Only certain lines below are wanted: those starting at the line containing "WordPress.org" and ending at the line containing "Description", both included, each retyped exactly.

-------- DATA SHOWN --------

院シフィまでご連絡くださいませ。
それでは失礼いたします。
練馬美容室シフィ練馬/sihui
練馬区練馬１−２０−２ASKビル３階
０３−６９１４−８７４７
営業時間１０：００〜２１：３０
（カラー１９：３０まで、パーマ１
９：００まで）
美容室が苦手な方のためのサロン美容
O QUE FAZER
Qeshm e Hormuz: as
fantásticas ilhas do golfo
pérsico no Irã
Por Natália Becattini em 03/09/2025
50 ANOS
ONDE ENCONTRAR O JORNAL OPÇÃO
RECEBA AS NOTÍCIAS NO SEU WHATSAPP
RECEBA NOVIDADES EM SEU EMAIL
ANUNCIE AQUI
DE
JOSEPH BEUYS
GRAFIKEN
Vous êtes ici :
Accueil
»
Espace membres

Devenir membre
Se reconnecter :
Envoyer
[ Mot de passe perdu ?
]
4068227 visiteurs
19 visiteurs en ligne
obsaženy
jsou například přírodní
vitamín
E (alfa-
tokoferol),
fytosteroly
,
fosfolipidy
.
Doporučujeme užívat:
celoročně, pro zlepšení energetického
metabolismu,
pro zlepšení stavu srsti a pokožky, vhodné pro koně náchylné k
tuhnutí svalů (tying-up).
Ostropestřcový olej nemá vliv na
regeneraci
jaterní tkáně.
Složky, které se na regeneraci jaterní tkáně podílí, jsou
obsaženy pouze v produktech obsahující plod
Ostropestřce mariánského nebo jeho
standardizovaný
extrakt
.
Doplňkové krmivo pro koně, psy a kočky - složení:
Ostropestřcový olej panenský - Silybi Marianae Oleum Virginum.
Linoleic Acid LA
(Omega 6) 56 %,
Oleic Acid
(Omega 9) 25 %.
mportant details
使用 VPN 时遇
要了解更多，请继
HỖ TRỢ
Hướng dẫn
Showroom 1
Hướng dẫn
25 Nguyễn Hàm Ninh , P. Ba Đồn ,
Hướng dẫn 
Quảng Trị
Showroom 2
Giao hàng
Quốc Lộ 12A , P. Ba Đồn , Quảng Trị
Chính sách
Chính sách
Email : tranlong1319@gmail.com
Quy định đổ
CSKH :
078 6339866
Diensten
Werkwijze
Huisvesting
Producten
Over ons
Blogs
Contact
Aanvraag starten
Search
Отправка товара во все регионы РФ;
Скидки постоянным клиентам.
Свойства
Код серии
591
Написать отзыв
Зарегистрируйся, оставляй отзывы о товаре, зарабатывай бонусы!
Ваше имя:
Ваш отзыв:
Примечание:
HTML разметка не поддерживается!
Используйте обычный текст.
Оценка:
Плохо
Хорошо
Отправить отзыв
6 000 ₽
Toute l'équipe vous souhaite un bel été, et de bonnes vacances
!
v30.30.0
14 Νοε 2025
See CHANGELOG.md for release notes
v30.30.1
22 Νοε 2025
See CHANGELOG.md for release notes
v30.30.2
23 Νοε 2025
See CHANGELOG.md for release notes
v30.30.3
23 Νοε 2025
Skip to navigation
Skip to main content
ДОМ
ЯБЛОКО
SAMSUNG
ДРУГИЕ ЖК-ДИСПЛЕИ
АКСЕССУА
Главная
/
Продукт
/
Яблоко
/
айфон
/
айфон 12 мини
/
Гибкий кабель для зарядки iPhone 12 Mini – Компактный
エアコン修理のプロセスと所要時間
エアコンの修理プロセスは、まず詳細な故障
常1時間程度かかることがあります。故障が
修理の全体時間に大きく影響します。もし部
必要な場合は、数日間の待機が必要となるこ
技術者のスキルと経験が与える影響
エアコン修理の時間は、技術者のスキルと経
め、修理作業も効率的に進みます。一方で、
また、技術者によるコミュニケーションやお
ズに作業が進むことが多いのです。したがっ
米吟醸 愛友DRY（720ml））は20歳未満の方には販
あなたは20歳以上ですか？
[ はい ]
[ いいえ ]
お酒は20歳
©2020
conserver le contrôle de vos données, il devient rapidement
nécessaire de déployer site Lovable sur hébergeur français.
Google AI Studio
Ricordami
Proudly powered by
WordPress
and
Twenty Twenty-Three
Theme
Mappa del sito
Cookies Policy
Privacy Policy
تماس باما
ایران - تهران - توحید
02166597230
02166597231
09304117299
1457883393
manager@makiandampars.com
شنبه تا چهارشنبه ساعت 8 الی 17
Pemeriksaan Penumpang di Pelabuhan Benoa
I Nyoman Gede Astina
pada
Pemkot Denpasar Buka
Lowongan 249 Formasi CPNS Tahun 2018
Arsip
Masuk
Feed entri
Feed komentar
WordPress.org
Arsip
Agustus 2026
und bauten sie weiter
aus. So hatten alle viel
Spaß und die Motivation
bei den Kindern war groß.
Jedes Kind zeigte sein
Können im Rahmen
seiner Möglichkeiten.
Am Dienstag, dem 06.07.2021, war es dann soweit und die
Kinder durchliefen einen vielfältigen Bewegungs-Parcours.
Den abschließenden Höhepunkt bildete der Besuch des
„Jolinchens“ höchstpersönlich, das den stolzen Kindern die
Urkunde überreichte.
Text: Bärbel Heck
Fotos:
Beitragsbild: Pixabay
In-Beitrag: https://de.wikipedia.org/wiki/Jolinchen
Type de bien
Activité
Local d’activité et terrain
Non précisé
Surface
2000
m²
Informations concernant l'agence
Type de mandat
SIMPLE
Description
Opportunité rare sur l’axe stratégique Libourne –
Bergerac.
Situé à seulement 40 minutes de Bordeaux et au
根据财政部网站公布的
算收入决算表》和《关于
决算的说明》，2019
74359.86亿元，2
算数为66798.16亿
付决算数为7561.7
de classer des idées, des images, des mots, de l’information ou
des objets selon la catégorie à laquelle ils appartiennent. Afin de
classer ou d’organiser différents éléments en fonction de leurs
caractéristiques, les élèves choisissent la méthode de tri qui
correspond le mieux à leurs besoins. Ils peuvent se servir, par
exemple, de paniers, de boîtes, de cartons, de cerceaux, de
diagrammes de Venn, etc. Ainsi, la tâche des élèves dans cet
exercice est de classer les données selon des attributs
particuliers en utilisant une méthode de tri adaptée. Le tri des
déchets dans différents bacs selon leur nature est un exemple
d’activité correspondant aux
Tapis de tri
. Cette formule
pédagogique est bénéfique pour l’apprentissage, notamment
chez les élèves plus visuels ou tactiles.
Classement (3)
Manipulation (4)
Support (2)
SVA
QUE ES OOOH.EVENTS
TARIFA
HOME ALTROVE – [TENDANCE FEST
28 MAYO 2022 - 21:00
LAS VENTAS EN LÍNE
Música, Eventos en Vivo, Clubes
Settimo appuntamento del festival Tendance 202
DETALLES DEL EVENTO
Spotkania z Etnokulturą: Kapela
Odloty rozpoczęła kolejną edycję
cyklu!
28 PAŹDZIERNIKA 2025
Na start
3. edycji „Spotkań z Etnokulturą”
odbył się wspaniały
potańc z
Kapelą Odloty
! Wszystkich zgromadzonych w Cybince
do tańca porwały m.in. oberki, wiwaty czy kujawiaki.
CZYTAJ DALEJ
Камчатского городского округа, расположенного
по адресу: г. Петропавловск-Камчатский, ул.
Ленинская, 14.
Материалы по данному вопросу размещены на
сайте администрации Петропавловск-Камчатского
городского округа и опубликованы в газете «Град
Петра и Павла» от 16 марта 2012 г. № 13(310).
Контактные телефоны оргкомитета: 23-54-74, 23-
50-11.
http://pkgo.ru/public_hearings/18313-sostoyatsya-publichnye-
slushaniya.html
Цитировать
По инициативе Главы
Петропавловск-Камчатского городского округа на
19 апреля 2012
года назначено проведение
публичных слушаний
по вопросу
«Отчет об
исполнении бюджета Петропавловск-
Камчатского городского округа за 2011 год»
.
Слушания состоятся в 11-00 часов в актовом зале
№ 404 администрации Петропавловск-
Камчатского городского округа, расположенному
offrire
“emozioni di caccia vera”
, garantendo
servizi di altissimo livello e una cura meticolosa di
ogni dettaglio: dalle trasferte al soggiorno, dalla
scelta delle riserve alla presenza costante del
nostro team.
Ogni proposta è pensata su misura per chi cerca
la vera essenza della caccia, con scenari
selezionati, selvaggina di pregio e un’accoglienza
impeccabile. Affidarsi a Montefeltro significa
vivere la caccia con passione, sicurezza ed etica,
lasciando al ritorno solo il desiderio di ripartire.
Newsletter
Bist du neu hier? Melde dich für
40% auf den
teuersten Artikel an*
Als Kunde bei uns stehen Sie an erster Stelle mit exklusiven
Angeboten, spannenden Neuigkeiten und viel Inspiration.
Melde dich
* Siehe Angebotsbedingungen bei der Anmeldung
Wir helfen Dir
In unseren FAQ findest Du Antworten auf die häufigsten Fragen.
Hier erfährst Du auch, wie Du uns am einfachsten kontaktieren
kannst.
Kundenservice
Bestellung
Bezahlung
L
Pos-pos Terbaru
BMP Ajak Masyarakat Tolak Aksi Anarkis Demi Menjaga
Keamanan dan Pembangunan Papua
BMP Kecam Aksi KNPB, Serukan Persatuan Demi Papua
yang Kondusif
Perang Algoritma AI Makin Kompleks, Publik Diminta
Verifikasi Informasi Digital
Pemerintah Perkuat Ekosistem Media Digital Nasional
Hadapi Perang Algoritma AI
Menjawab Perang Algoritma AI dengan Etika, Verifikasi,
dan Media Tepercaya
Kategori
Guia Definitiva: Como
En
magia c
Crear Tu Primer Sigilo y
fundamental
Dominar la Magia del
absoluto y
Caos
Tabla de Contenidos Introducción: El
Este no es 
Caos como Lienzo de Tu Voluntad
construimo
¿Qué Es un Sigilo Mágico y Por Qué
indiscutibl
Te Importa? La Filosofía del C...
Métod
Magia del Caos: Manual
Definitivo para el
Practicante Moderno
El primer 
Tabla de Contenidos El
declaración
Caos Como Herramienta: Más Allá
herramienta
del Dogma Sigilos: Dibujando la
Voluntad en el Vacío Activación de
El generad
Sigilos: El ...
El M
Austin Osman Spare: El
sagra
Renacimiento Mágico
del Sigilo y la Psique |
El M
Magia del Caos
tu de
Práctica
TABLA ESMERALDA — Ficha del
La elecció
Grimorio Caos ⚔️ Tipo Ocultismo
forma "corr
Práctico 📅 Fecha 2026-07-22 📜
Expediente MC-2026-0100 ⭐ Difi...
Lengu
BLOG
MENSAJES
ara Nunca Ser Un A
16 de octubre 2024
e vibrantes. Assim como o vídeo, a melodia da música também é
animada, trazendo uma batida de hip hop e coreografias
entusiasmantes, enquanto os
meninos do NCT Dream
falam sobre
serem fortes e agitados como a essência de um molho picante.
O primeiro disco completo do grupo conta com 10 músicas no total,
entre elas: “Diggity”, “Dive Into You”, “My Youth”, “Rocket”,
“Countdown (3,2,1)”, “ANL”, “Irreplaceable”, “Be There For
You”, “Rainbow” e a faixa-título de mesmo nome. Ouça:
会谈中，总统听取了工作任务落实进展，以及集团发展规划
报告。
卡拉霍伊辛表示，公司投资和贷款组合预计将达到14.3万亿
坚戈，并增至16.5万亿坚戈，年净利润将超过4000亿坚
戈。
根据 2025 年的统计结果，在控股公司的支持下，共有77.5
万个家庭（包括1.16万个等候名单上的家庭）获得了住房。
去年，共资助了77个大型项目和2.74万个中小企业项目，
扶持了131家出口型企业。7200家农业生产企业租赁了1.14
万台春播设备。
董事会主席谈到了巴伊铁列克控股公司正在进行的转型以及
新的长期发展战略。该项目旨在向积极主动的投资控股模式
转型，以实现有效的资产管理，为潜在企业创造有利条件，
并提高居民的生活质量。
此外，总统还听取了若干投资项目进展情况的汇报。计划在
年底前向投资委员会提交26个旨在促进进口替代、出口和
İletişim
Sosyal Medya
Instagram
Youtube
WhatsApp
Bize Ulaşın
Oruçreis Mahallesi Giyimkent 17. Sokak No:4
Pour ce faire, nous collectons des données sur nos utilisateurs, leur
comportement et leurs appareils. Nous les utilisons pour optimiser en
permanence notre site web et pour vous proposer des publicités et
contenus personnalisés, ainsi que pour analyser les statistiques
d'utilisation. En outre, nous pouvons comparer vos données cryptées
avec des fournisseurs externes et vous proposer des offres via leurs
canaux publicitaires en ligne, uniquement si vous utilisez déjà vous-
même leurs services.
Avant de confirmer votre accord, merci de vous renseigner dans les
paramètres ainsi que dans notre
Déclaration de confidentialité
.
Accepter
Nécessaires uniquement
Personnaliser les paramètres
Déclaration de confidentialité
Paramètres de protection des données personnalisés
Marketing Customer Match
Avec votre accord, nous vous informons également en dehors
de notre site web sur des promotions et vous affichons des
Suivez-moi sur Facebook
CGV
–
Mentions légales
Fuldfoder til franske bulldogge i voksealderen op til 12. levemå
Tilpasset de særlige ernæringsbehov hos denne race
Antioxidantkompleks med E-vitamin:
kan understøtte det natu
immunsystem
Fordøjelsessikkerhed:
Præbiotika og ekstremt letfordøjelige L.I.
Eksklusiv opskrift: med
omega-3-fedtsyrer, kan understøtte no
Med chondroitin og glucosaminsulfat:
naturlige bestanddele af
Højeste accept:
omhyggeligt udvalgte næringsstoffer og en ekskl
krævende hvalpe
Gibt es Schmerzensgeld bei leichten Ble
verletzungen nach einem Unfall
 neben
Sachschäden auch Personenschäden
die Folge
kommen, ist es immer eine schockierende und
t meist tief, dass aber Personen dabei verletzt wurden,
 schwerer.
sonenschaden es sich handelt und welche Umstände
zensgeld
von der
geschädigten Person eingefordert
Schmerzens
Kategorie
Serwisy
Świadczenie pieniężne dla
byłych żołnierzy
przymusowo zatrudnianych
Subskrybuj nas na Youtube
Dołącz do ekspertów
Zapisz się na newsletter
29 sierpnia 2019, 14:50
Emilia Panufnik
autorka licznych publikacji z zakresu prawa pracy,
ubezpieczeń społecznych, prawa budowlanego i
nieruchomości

--------

• [SOLUTION FOR THIS PROBLEM]:
WordPress.org
Arsip
Agustus 2026
und bauten sie weiter
aus. So hatten alle viel
Spaß und die Motivation
bei den Kindern war groß.
Jedes Kind zeigte sein
Können im Rahmen
seiner Möglichkeiten.
Am Dienstag, dem 06.07.2021, war es dann soweit und die
Kinder durchliefen einen vielfältigen Bewegungs-Parcours.
Den abschließenden Höhepunkt bildete der Besuch des
„Jolinchens“ höchstpersönlich, das den stolzen Kindern die
Urkunde überreichte.
Text: Bärbel Heck
Fotos:
Beitragsbild: Pixabay
In-Beitrag: https://de.wikipedia.org/wiki/Jolinchen
Type de bien
Activité
Local d’activité et terrain
Non précisé
Surface
2000
m²
Informations concernant l'agence
Type de mandat
SIMPLE
Description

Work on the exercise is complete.